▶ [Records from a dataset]
+ + + + + + +

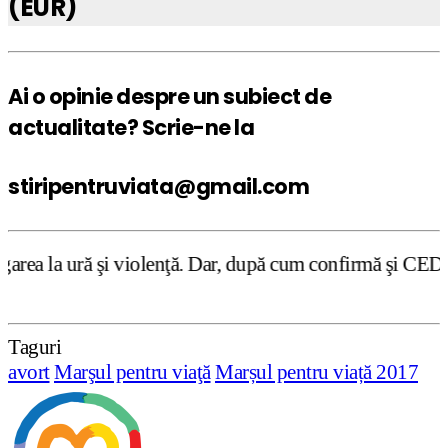
(EUR)
Ai o opinie despre un subiect de
actualitate? Scrie-ne la
stiripentruviata@gmail.com
olenţă. Dar, după cum confirmă şi CEDO în cazul Handyside
Taguri
avort
Marşul pentru viaţă
Marșul pentru viață 2017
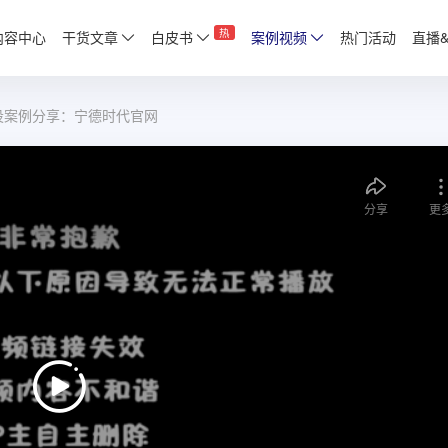
热
内容中心
干货文章
白皮书
案例视频
热门活动
直播
设案例分享：宁德时代官网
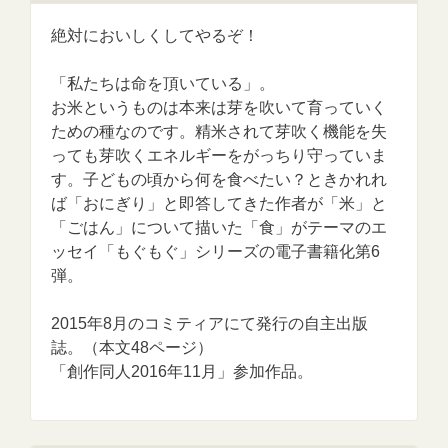
絶対においしくしてやるぞ！
「私たちは命を頂いている」。
お米というものは本来は芽を吹いて育っていく
ための種なのです。精米されて芽吹く機能を失
っても芽吹くエネルギーをがっちり守っていま
す。子どもの頃から何を食べたい？ときかれれ
ば「おにぎり」と即答してきた作者が「米」と
「ごはん」について描いた「食」がテーマのエ
ッセイ「もぐもぐ」シリーズの電子書籍化第6
弾。
2015年8月のコミティアにて発行の自主出版
誌。（本文48ページ）
「創作同人2016年11月」参加作品。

+ + + + + + +

▶ [EXERCISE DETAILS] Begin with the line containing "Ai o opinie despre un subiect de" and end with the last line of the entries above. Copy those lines exactly, both ends included, and drop every picture.

▶ [ANSWER TO THIS TASK]
Ai o opinie despre un subiect de
actualitate? Scrie-ne la
stiripentruviata@gmail.com
olenţă. Dar, după cum confirmă şi CEDO în cazul Handyside
Taguri
avort
Marşul pentru viaţă
Marșul pentru viață 2017
热
内容中心
干货文章
白皮书
案例视频
热门活动
直播
设案例分享：宁德时代官网
絶対においしくしてやるぞ！
「私たちは命を頂いている」。
お米というものは本来は芽を吹いて育っていく
ための種なのです。精米されて芽吹く機能を失
っても芽吹くエネルギーをがっちり守っていま
す。子どもの頃から何を食べたい？ときかれれ
ば「おにぎり」と即答してきた作者が「米」と
「ごはん」について描いた「食」がテーマのエ
ッセイ「もぐもぐ」シリーズの電子書籍化第6
弾。
2015年8月のコミティアにて発行の自主出版
誌。（本文48ページ）
「創作同人2016年11月」参加作品。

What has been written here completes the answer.